A data model can have multiple queries based on your needs. For example, if you want to use data from different Data Stores, you can create more than one query and use transformations in the subsequent steps to combine them.

Example: If you use Hyperscale DB for Query 1 and ElasticSearch Data Store for Query 2, simply use a Join transform in step 3 to merge them according to your needs.

Using the Build Query Option

Now, you can create a database query using the Build Query. This helps you build basic select queries for various supported databases using VuNet's Query Language User Interface.

In the "Select Table” section, choose the table or index from which you want to retrieve data.

Field for Time Filtering (Optional)

If your data is time series data, you want the Data Model to return data for the time range selected in your dashboard. In such a case, select the field containing the timestamp corresponding to your time series data here. This dynamically serves the Global Time Filter (Last 15 min, 24 hours, or 7 days, and so on) as input for the given query. If no field is selected, the query will retrieve all the data from the Data Store, regardless of the chosen time range.

Elasticsearch Filter Parameter

You can add the filter to fetch the data from the Data Store. It must follow the proper Elasticsearch Syntax. Please note that this is an optional field and is only visible when using Elasticsearch Data Sources.

It uses a key:value syntax and the following is an example:

(sev:error AND (state:Prog OR state:Comp))

note

1. If we choose Hyperscale Data Store then Hyperscale Filter Parameters must follow proper SQL syntax.

Example: CPU usage >= 70 AND memory usage >= 70

2. If we choose Hyperscale Data Store, you can optionally use VQL (VuNet Query Language) Filters. VQL is an easy-to-use text-based query language for filtering data. Use VQL to filter documents based on substring match, and value match, where a value for a field exists and similar such simple and compound conditions.

Before using the VQL filter:

Output:

Click on Run Query to view the result.

After using the VQL filter:

Output:

Click on Run Query to view the result.

Limit the Preview Size

This is an option to limit the number of rows displayed in the preview. Click on the Menu button next to the Enable toggle button. Click on Limit the Preview Size toggle button to activate it. Drag the horizontal bar to set the limit. Alternatively, you can enter the number directly.

You can specifically use this option when the Aggregation Query is turned on. When the ‘Aggregation Query’ is turned on, the ‘Number of Rows’ section is disabled.

If not you can type a number directly in the “Number of Rows” section.

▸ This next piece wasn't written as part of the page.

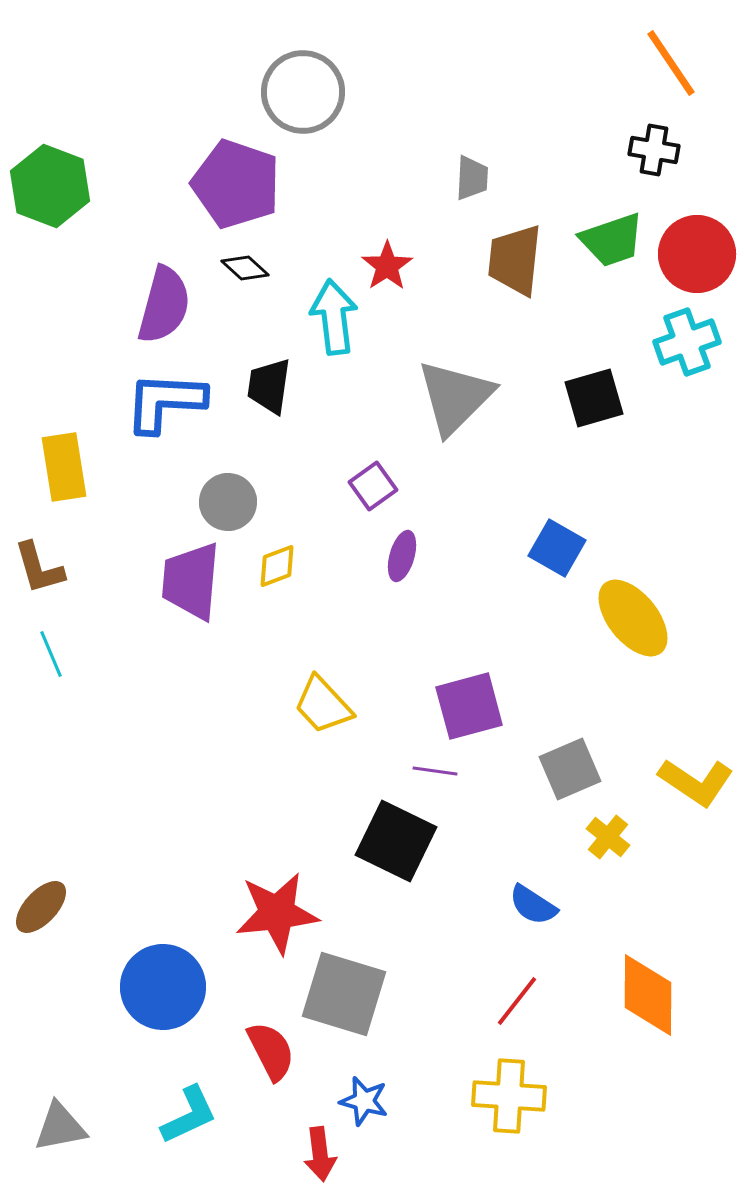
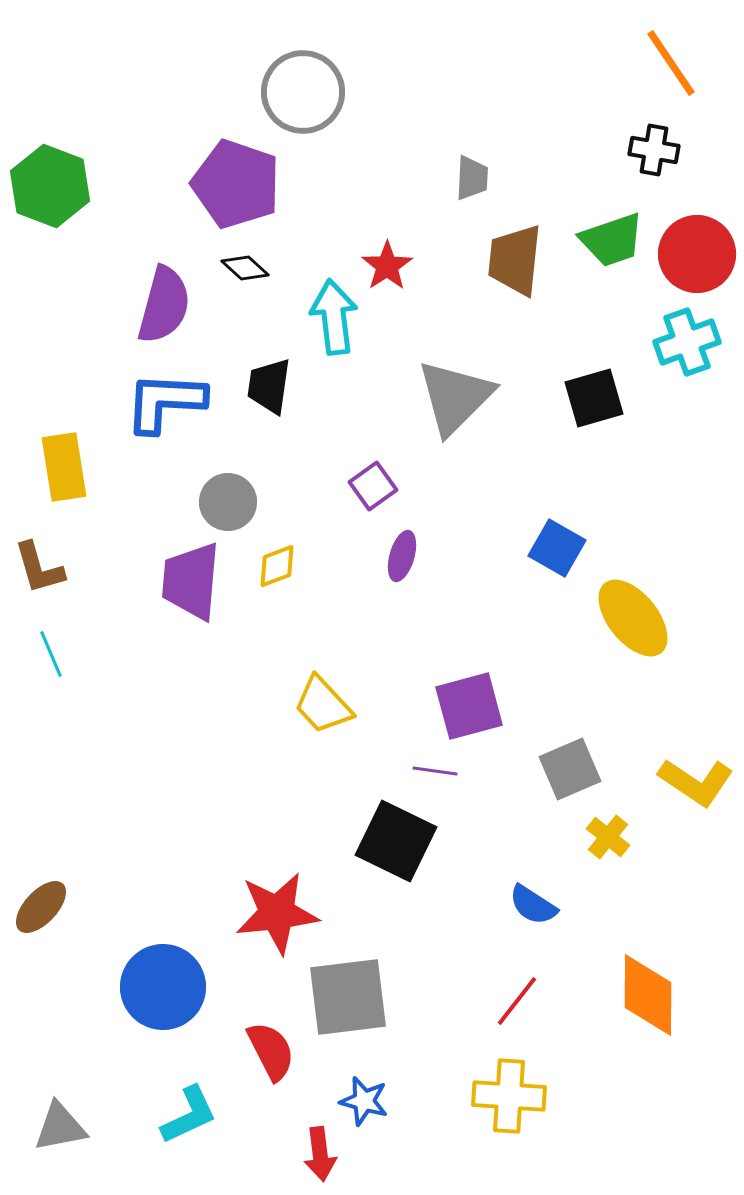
gray square at (344, 994): moved 4 px right, 3 px down; rotated 24 degrees counterclockwise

The data model will consider whichever number is smaller.

Parameters

The Parameters section in the Data Modelling Workspace helps users define and filter data effectively based on various field types.

By using string, number, and date-time fields, along with macros for dynamic values, users can create precise filters and customize data views according to specific requirements.

  1. String Fields:
  • Enclose string values in single quotes. For example: 'exampleString'
  • Supports macros for dynamic values. For example: $__dynamicVariable($Branch, 'Bengaluru')
    • Expands to the dashboard variable Branch, defaulting to 'Bengaluru' if not set.
  1. Number Fields:
  • Supports direct values and macros. For example: 123.45
  • Macro Example: $__dynamicVariable($Latency, 0.1)
    • Expands to the dashboard variable Latency, defaulting to 0.1.
  1. Date-Time Fields & Expressions:
  • Date-Time values can be provided in the following formats:
    • String Format: 'YYYY-MM-DD HH:mm:ss' (enclosed in single quotes if the parameter expects a string).
    • UNIX Time: It is valuable for filtering records or data based on time criteria, such as selecting records within a specific time range. Provide the UNIX time as a number if the parameter expects UInt32.
    • Date-Time Expressions: Use SQL expressions like toDateTime('YYYY-MM-DD HH:mm:ss') or makeDateTime(year, month, day, hour, minute, second[, timezone]) if the parameter expects a DateTime.
  • The user must ensure the SQL expression used outputs the correct data type expected by the parameter.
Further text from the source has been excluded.